BALTIMORE, MD—U.S. District Judge Catherine C. Blake sentenced Baltimore Police Officer Rafael Concepcion Feliciano, Jr., age 31, of Baltimore, Maryland, today to two years in prison, followed by three years of supervised release, for conspiracy to commit, and committing, extortion under color of official right in connection with a scheme in which brothers Hernan Moreno and Edwin Mejia paid Feliciano and other officers to arrange for their car repair company, Majestic, rather than a city-authorized company, to tow vehicles from accident scenes and make repairs. Judge Blake also entered an order that Feliciano pay restitution of $24,084.84, including $10,000 to be paid to the Baltimore Police Department.
The sentence was announced by United States Attorney for the District of Maryland Rod J. Rosenstein, Special Agent in Charge Richard A. McFeely of the Federal Bureau of Investigation, and Baltimore Police Commissioner Frederick H. Bealefeld, III.
According to his plea agreement, in 2008, Feliciano was introduced to Moreno and Mejia by fellow officer Rodney Cintron. Feliciano knew that Cintron was being paid by Moreno to refer accident vehicles to Majestic. Feliciano and Moreno agreed that Moreno would pay Feliciano cash for each car that he referred from accident scenes to Majestic. Feliciano then began referring cars to Majestic. Feliciano, while acting as a police officer at accident scenes, would contact Moreno and Majestic for towing and repair services for vehicles even though Majestic was not an authorized tow company for the city of Baltimore. Moreno or Mejia would come to the accident scene and arrange for the car to be driven or towed to Majestic. Mejia or Moreno then paid Feliciano $150 and eventually $300 for each vehicle that arrived at Majestic. From January to August, 2009, Moreno paid Feliciano in checks totaling $3,950 for vehicles that he had referred to Majestic. After August 2009, Moreno paid Feliciano in cash.
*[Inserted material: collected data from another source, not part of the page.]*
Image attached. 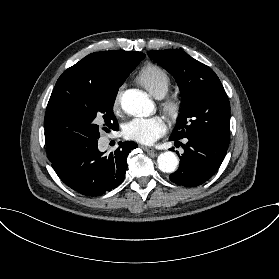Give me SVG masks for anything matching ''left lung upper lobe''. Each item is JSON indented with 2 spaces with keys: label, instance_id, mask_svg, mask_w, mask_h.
I'll return each instance as SVG.
<instances>
[{
  "label": "left lung upper lobe",
  "instance_id": "5c2ea615",
  "mask_svg": "<svg viewBox=\"0 0 279 279\" xmlns=\"http://www.w3.org/2000/svg\"><path fill=\"white\" fill-rule=\"evenodd\" d=\"M148 55L174 76L183 96L172 136L214 134L230 139V103L215 72L179 49L152 50Z\"/></svg>",
  "mask_w": 279,
  "mask_h": 279
}]
</instances>
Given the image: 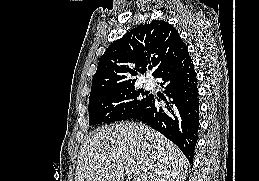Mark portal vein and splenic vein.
<instances>
[{
  "label": "portal vein and splenic vein",
  "instance_id": "portal-vein-and-splenic-vein-1",
  "mask_svg": "<svg viewBox=\"0 0 259 181\" xmlns=\"http://www.w3.org/2000/svg\"><path fill=\"white\" fill-rule=\"evenodd\" d=\"M134 172V170L130 169V168H126V173L131 176L132 173Z\"/></svg>",
  "mask_w": 259,
  "mask_h": 181
}]
</instances>
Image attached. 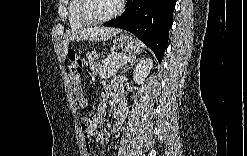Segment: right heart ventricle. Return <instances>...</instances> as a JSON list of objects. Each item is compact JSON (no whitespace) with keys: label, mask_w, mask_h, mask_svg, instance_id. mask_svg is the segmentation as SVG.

Although he never witnessed it, Feliciano also understood that Moreno and Mejia would create additional damage to certain vehicles in order to increase the vehicle insurance claims, thereby increasing the net profit for Majestic as well as covering both the cash bribe payment to Feliciano and the payment of the vehicle owner’s deductible. Feliciano also falsified police accident reports at Moreno’s request, in exchange for money. Feliciano completed those false reports using information provided by Moreno, even though Feliciano had never been to the alleged accident scene, nor had he personally witnessed the damage cause. Feliciano would leave the reports in the mailbox at Majestic, knowing that Moreno would submit those reports to insurance companies for payment on false accident claims.
The total loss caused by Feliciano’s conduct is between $120,00 and $200,000.
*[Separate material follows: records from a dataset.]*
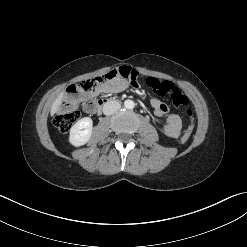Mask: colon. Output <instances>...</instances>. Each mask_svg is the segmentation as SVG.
Wrapping results in <instances>:
<instances>
[{
  "mask_svg": "<svg viewBox=\"0 0 247 247\" xmlns=\"http://www.w3.org/2000/svg\"><path fill=\"white\" fill-rule=\"evenodd\" d=\"M119 76L130 78L131 81L137 85L136 72L131 71L125 67L112 70L101 78L97 79L96 77H89L86 83L72 85L69 90V97L62 101L61 109L54 117V125L57 127V129L62 133H66L79 119L80 113L76 108L75 102V97L77 95L92 91L93 88L98 86V82H107ZM147 84L157 95H169L175 106H186L188 104V98L186 95L180 89L174 87L170 82L160 81L155 78H148ZM186 115L190 123L181 137L182 142H185L190 138L194 129L193 112L190 108H186Z\"/></svg>",
  "mask_w": 247,
  "mask_h": 247,
  "instance_id": "1",
  "label": "colon"
}]
</instances>
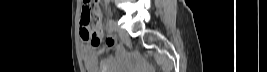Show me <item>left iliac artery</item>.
Here are the masks:
<instances>
[{
  "label": "left iliac artery",
  "instance_id": "1",
  "mask_svg": "<svg viewBox=\"0 0 267 72\" xmlns=\"http://www.w3.org/2000/svg\"><path fill=\"white\" fill-rule=\"evenodd\" d=\"M108 26H109L110 30H112V31L116 30V24H115L114 20L110 19Z\"/></svg>",
  "mask_w": 267,
  "mask_h": 72
}]
</instances>
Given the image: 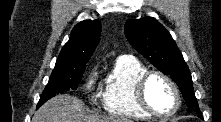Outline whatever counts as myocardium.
Returning a JSON list of instances; mask_svg holds the SVG:
<instances>
[{
	"instance_id": "obj_1",
	"label": "myocardium",
	"mask_w": 221,
	"mask_h": 122,
	"mask_svg": "<svg viewBox=\"0 0 221 122\" xmlns=\"http://www.w3.org/2000/svg\"><path fill=\"white\" fill-rule=\"evenodd\" d=\"M156 76L166 81L174 93L176 103H175L174 109L169 113L157 112L151 107V105L148 102L147 95H146L147 84L151 78L156 77ZM135 97L139 106L146 113L156 118H170L174 116L179 111L181 107V102H182L180 91L178 89V86L174 82V80L170 76H168L167 74L159 70L147 71L138 78V80L135 83Z\"/></svg>"
}]
</instances>
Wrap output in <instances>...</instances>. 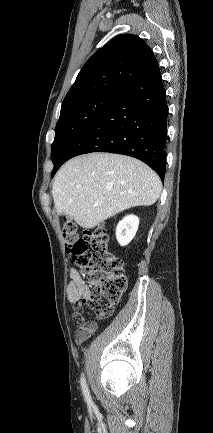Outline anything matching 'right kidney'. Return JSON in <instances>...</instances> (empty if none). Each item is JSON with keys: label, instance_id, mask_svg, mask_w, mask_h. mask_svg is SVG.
Listing matches in <instances>:
<instances>
[{"label": "right kidney", "instance_id": "ca27d5eb", "mask_svg": "<svg viewBox=\"0 0 213 433\" xmlns=\"http://www.w3.org/2000/svg\"><path fill=\"white\" fill-rule=\"evenodd\" d=\"M139 226V218L135 215L125 216L116 227V238L121 246L128 245L134 238Z\"/></svg>", "mask_w": 213, "mask_h": 433}]
</instances>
Five other Baltimore Police officers have been sentenced to date to eight to 30 months in prison: Jerry Diggs, Jr., age 25, of Baltimore, to 30 months in prison; David Reeping, age 42, of Arburtus, Maryland, to eight months in prison; Michael Cross, age 29, of Reisterstown, Maryland, to 10 months in prison; Henry Yambo, age 29, of Owings Mills, Maryland, to 15 months in prison; and Jermaine Rice, age 29, of Woodstock, Maryland, to eight months in prison.
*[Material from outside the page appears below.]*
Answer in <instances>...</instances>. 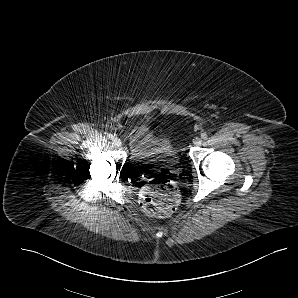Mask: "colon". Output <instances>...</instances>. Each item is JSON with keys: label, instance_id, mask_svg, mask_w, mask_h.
Segmentation results:
<instances>
[{"label": "colon", "instance_id": "1", "mask_svg": "<svg viewBox=\"0 0 298 298\" xmlns=\"http://www.w3.org/2000/svg\"><path fill=\"white\" fill-rule=\"evenodd\" d=\"M139 201L142 209L148 215L164 217L177 209L180 196L170 179L158 177L150 180L142 188Z\"/></svg>", "mask_w": 298, "mask_h": 298}]
</instances>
Hernan Alexis Moreno, age 31, of Rosedale, Maryland; and Edwin Javier Mejia, age 28, of Middle River, Maryland, pleaded guilty to the extortion conspiracy and face a maximum sentence of 20 years in prison at their sentencing, which has not been scheduled. A total of 14 police officers, including Rodney Cintron, have pleaded guilty to the extortion conspiracy in federal court and one officer pleaded guilty in state court. One officer was convicted by a federal jury after a six day trial.
United States Attorney Rod J. Rosenstein praised the FBI and the Baltimore Police Department for their work in the investigation. Mr. Rosenstein thanked Assistant United States Attorneys Tonya N. Kelly and Kathleen O. Gavin, who prosecuted the case.